What you have to do: The records below are to be written out exactly, with every picture omitted.

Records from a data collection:
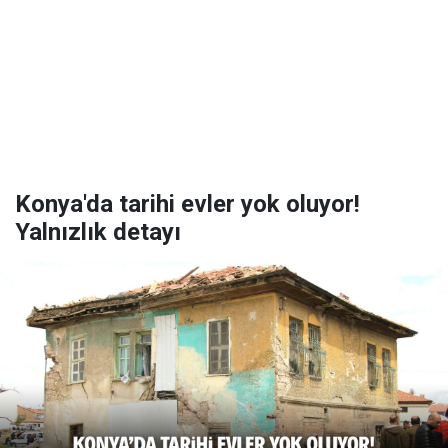
Konya'da tarihi evler yok oluyor!
Yalnızlık detayı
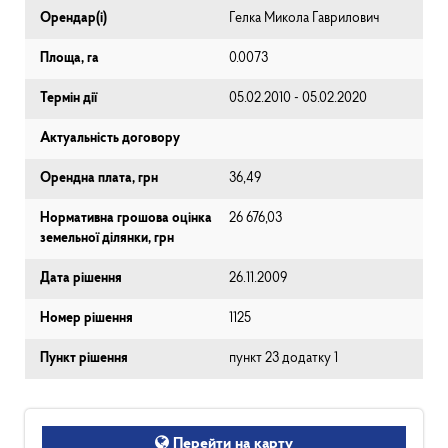
Орендар(і)
Гелка Микола Гаврилович
Площа, га
0.0073
Термін дії
05.02.2010 - 05.02.2020
Актуальність договору
Орендна плата, грн
36,49
Нормативна грошова оцінка
26 676,03
земельної ділянки, грн
Дата рішення
26.11.2009
Номер рішення
1125
Пункт рішення
пункт 23 додатку 1
Перейти на карту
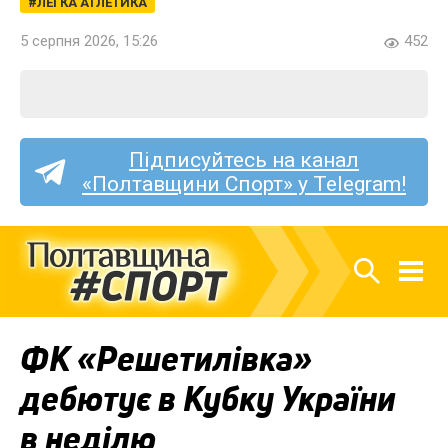
ЛЕГКА АТЛЕТИКА
5 серпня 2026, 15:26
452
Підписуйтесь на канал
«Полтавщини Спорт» у Telegram!
ФК «Решетилівка»
дебютує в Кубку України
в неділю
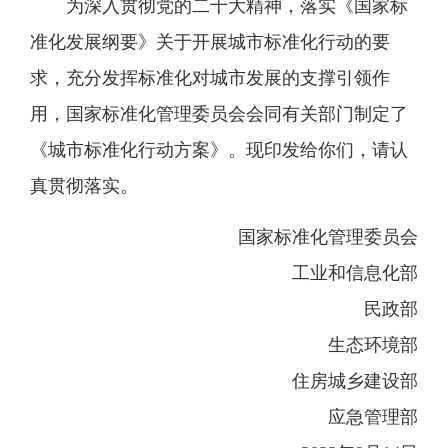
为深入贯彻党的二十大精神，落实《国家标
准化发展纲要》关于开展城市标准化行动的要
求，充分发挥标准化对城市发展的支撑引领作
用，国家标准化管理委员会会同有关部门制定了
《城市标准化行动方案》。现印发给你们，请认
真贯彻落实。
国家标准化管理委员会
工业和信息化部
民政部
生态环境部
住房城乡建设部
应急管理部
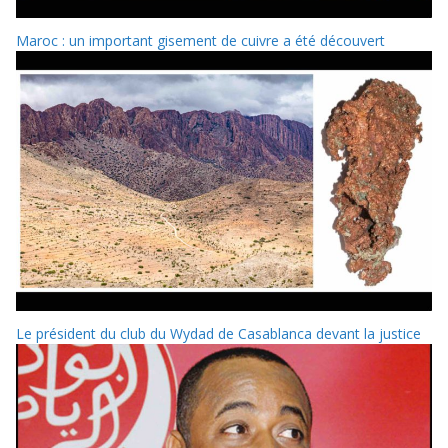
Maroc : un important gisement de cuivre a été découvert
Le président du club du Wydad de Casablanca devant la justice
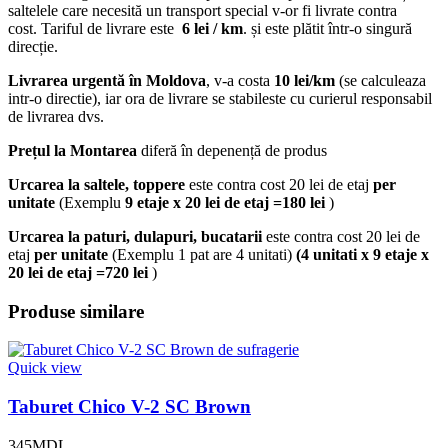
saltelele care necesită un transport special v-or fi livrate contra
cost. Tariful de livrare este
6 lei / km
. și este plătit într-o singură
direcție.
Livrarea urgentă
în Moldova
, v-a costa
10 lei/km
(se calculeaza
intr-o directie), iar ora de livrare se stabileste cu curierul responsabil
de livrarea dvs.
Prețul la Montarea
diferă în depenență de produs
Urcarea la saltele, toppere
este contra cost 20 lei de etaj
per
unitate
(Exemplu
9 etaje x 20 lei de etaj =180 lei
)
Urcarea la paturi, dulapuri, bucatarii
este contra cost 20 lei de
etaj
per unitate
(Exemplu 1 pat are 4 unitati)
(4 unitati x 9 etaje x
20 lei de etaj =720 lei
)
Produse similare
Quick view
Taburet Chico V-2 SC Brown
345
MDL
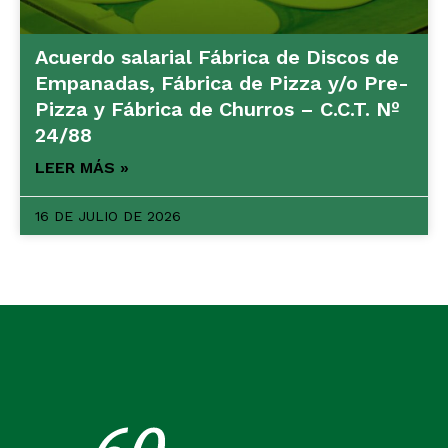
Acuerdo salarial Fábrica de Discos de
Empanadas, Fábrica de Pizza y/o Pre-
Pizza y Fábrica de Churros – C.C.T. Nº
24/88
LEER MÁS »
16 DE JULIO DE 2026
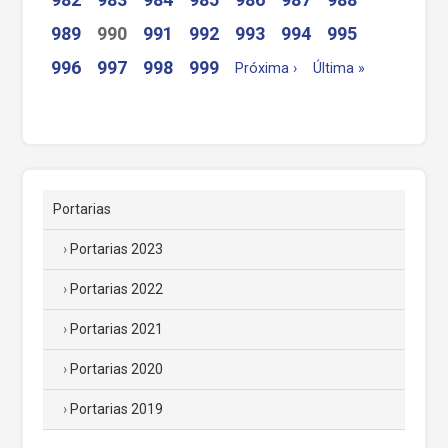
989
990
991
992
993
994
995
996
997
998
999
Próxima ›
Última »
Portarias
Portarias 2023
Portarias 2022
Portarias 2021
Portarias 2020
Portarias 2019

Response to this exercise:
Konya'da tarihi evler yok oluyor!
Yalnızlık detayı
Орендар(і)
Гелка Микола Гаврилович
Площа, га
0.0073
Термін дії
05.02.2010 - 05.02.2020
Актуальність договору
Орендна плата, грн
36,49
Нормативна грошова оцінка
26 676,03
земельної ділянки, грн
Дата рішення
26.11.2009
Номер рішення
1125
Пункт рішення
пункт 23 додатку 1
Перейти на карту
ЛЕГКА АТЛЕТИКА
5 серпня 2026, 15:26
452
Підписуйтесь на канал
«Полтавщини Спорт» у Telegram!
ФК «Решетилівка»
дебютує в Кубку України
в неділю
为深入贯彻党的二十大精神，落实《国家标
准化发展纲要》关于开展城市标准化行动的要
求，充分发挥标准化对城市发展的支撑引领作
用，国家标准化管理委员会会同有关部门制定了
《城市标准化行动方案》。现印发给你们，请认
真贯彻落实。
国家标准化管理委员会
工业和信息化部
民政部
生态环境部
住房城乡建设部
应急管理部
Maroc : un important gisement de cuivre a été découvert
Le président du club du Wydad de Casablanca devant la justice
saltelele care necesită un transport special v-or fi livrate contra
cost. Tariful de livrare este
6 lei / km
. și este plătit într-o singură
direcție.
Livrarea urgentă
în Moldova
, v-a costa
10 lei/km
(se calculeaza
intr-o directie), iar ora de livrare se stabileste cu curierul responsabil
de livrarea dvs.
Prețul la Montarea
diferă în depenență de produs
Urcarea la saltele, toppere
este contra cost 20 lei de etaj
per
unitate
(Exemplu
9 etaje x 20 lei de etaj =180 lei
)
Urcarea la paturi, dulapuri, bucatarii
este contra cost 20 lei de
etaj
per unitate
(Exemplu 1 pat are 4 unitati)
(4 unitati x 9 etaje x
20 lei de etaj =720 lei
)
Produse similare
Quick view
Taburet Chico V-2 SC Brown
345
MDL
Acuerdo salarial Fábrica de Discos de
Empanadas, Fábrica de Pizza y/o Pre-
Pizza y Fábrica de Churros – C.C.T. Nº
24/88
LEER MÁS »
16 DE JULIO DE 2026
989
990
991
992
993
994
995
996
997
998
999
Próxima ›
Última »
Portarias
Portarias 2023
Portarias 2022
Portarias 2021
Portarias 2020
Portarias 2019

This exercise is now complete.